Itu kata pertamaku di hari itu, pada awal pembukaan MOS
(Masa Orientasi Siswa) di SMA, Juli 2009. Aku cukup tertarik dengan perempuan
ini, karena dandanannya begitu matching,
meskupun kakak kelas kami –para panitia, dengan begitu serampangan memberi “akomodasi” kepada kami sang adik kelas baru,
mengenai tata busana yang wajib dikenakan selama masa “penyiksaan” itu.
Meskipun sebenarnya tidak mendidik, tapi kami penuhi juga syarat-syarat itu.
Lagipula, bukankah lebih menarik dan lucu jika memang semua menggunakan baju
dan dandanan yang nyeleneh, asalkan
sistem “penyiksaan” seperti damprat,
kepret, jitak, dan saudara sebangsanya dalam masa orientasi ini dihapuskan.
Aku sendiri sebagai seorang pria, ehm, maksudku lelaki,
wajib menggunakan busana yang dikenakan perempuan. Begitupula kebalikannya
untuk perempuan wajib berdandan lebih macho, atau malah bisa dibilang
eksentrik. Dasar panitia dodol,
mereka mungkin sudah menyiapkan konspirasi busuk ini selama kami liburan
kemarin, sehingga sehari sebelum MOS, kami pun diundang ke sekolah untuk
menyiapkan syarat-syarat itu.
Cukup banyak, memusingkan dan juga membuat aku malu setengah
mati ketika berhadapan dengan kasir di toko seberang rumah tempo hari.

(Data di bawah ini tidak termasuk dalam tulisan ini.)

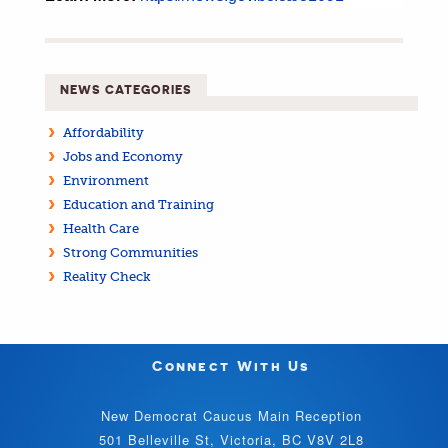
NEWS CATEGORIES
Affordability
Jobs and Economy
Environment
Education and Training
Health Care
Strong Communities
Reality Check
Connect With Us
New Democrat Caucus Main Reception
501 Belleville St, Victoria, BC V8V 2L8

Hampir
semua yang aku beli berbau perempuan, dimulai dari sandal jepit pink, pita
pink, sebuah lipstick Glory pink,
bedak bayi berwarna pink bercap Anak Mama,
hampir segalanya berwarna pink. Kasir gembul ini cekikikan karena sangsi,
melihat tampang sesangar ini kok malah beli perlengkapan perempuan.
Malam harinya aku sibuk menggunting kertas karton pink untuk
membuat name tag berukuran sama dengan Al-Qur’an bibiku, bersusah payah untuk
membentuk jalinan pita pink yang harus membentuk bentuk bunga mawar, untuk
dipakai ketika sampai di gerbang tiba, dan baru dicopot ketika pulang. Dan
masih banyak pula aksesoris lain yang membuatku lebih mirip badut Taman Mini
daripada pelajar SMA. Oh iya, aku harus mengingatkan bibiku untuk memesan kue
bakpao yang sering lewat di pagi hari untuk bekal esok hari, sebagai syaratnya.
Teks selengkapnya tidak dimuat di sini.